CMS is responsible for making sure the simulation code, the Met Office Unified Model (UM), runs on the national supercomputer, Archer2, for academic researchers around the UK. As well as building, testing and debugging different versions of the code, we need to install the supporting software that is required to actually run the UM (we call this the “software infrastructure”). This includes code libraries, experiment and workflow management tools [2], and software for processing input and output data. This is all specialist code that we need to configure for our particular systems and the needs of our users, and sometimes we need to supplement this with our own code.
Robust workflows
We call the end-to-end process of running a simulation the “workflow”. This involves 1) setting up the experiment (selecting the code version, scientific settings, and input data), 2) running the simulation on the supercomputer, 3) processing the output data, 4) then archiving the data to the national data centre Jasmin, where we can look at the results and share with other scientists. When running very high resolution and/or long-running simulations we need this process to be as seamless as possible. We don’t want to have to keep manually restarting the experiment or troubleshooting technical issues.
Furthermore, the volume of data that is generated from these high resolution simulations is incredibly large. It is too large to store all the data on the supercomputer, and it can sometimes take as long as the simulation to move the data to the archive. The solution therefore, is to process and archive the data as the simulation is running. We build this into the workflow so that it can be done automatically, and we have as many of the tasks running at the same time as possible (this is known as “concurrency”).
The HRCM workflow
Figure 1: An example workflow for a UM simulation with data archiving to Jasmin, showing several tasks running concurrently.
The image shows the workflow we have set up for our latest high resolution simulations. We split the simulation into chunks, running 1 month at a time. Once one month has completed, we set the next month running and begin processing the data we just produced. The workflow design means that the processing can be done at the same time as the next simulation month is running. First we perform any transformations on the data, then we begin copying it to Jasmin. We generate unique hashes (checksums) that we use to verify the data copy is identical to the original, so that we can safely delete it, clearing space for forthcoming data.

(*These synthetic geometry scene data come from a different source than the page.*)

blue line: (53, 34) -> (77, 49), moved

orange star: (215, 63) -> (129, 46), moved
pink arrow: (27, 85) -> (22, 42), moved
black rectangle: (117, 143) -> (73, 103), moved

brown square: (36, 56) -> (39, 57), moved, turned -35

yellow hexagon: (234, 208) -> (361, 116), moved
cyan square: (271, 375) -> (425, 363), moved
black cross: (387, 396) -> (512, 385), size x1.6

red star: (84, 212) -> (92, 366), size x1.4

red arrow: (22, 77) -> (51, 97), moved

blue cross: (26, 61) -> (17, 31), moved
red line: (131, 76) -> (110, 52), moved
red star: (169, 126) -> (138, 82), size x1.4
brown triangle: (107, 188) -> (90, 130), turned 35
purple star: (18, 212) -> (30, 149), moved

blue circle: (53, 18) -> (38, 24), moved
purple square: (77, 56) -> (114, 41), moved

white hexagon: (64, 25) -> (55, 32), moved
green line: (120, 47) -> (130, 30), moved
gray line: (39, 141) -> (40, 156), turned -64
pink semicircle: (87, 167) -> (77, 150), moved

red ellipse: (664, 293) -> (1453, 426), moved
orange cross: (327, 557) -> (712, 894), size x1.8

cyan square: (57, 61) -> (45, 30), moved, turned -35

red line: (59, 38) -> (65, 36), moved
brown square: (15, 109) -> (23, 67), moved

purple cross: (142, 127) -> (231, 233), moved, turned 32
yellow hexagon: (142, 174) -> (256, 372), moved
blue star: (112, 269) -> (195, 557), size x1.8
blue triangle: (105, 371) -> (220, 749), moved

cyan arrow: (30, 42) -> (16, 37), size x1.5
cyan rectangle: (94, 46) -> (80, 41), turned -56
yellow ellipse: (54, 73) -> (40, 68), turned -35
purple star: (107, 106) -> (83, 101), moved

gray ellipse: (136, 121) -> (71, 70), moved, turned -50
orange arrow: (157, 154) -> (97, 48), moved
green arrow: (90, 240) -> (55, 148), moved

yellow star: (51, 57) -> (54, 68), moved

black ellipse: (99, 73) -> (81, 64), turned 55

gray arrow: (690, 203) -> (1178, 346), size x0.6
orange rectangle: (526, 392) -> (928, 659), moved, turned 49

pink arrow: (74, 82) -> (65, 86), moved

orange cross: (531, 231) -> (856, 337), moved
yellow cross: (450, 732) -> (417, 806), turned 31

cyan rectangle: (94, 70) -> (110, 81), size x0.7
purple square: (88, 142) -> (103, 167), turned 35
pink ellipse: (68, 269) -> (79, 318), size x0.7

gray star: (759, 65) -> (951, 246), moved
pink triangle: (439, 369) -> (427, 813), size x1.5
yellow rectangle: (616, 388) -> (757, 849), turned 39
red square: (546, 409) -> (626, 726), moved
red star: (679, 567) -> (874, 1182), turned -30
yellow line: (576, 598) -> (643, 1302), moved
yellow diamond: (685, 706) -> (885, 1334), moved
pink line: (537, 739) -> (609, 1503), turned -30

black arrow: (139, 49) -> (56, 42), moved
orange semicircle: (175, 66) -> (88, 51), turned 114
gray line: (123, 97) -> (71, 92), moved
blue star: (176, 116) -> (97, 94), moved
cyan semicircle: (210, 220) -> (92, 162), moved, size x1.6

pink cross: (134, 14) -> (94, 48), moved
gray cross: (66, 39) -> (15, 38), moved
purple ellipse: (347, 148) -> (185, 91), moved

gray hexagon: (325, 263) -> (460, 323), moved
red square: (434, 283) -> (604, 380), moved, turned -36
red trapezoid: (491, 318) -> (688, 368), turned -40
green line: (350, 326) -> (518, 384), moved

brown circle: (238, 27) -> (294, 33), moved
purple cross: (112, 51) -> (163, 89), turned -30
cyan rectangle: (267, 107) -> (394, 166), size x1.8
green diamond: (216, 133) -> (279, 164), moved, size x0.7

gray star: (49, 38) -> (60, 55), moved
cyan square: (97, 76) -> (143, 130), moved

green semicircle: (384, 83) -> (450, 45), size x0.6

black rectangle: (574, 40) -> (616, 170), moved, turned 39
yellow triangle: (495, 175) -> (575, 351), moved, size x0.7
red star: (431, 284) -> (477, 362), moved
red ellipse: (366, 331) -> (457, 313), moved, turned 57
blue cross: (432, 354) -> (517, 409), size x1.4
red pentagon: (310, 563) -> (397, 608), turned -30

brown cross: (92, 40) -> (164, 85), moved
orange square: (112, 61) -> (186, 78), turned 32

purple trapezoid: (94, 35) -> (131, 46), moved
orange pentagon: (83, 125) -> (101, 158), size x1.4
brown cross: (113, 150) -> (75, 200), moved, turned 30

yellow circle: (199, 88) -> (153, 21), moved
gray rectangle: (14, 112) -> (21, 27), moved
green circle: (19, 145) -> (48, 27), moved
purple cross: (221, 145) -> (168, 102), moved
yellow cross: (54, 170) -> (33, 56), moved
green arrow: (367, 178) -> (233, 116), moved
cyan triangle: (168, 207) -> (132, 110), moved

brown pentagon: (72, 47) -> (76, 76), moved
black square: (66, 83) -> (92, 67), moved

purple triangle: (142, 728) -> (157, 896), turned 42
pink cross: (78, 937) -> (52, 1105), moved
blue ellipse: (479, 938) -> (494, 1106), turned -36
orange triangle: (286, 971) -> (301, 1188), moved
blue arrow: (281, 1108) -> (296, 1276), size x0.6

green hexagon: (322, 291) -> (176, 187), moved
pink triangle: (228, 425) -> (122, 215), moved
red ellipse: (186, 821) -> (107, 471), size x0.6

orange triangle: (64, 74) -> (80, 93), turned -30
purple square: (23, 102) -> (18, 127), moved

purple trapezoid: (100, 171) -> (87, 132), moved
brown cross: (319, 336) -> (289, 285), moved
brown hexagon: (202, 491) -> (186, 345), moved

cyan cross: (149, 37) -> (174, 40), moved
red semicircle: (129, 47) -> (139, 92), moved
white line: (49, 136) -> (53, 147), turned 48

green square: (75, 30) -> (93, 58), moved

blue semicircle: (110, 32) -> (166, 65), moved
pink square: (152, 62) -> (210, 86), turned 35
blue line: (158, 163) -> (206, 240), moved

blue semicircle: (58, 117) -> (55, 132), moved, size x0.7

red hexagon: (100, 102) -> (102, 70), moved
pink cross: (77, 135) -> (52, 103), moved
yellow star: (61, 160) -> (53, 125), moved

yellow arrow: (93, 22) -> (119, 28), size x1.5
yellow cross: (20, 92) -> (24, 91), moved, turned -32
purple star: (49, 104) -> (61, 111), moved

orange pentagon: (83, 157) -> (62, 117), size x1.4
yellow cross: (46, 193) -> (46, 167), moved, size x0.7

Then we upload the data to the Jasmin long term tape archive, and we may put some files in a workspace where scientists can review the progress of the simulation.
Helping climate scientists get on with science
The advances that we make for the high resolution simulations are made available to our other users, whatever the size of the run. Ideally the workflow design means that the only user involvement is to start the run going. In reality, of course, sometimes the machine goes down, connections are lost, the model crashes, (or the experiment wasn’t set up correctly!) Thus, we have built a level of resilience into our workflow that means that we can deal with failures effectively. So, scientists can focus on setting up the experiment and analysing the results, without worrying too much about how the simulation runs.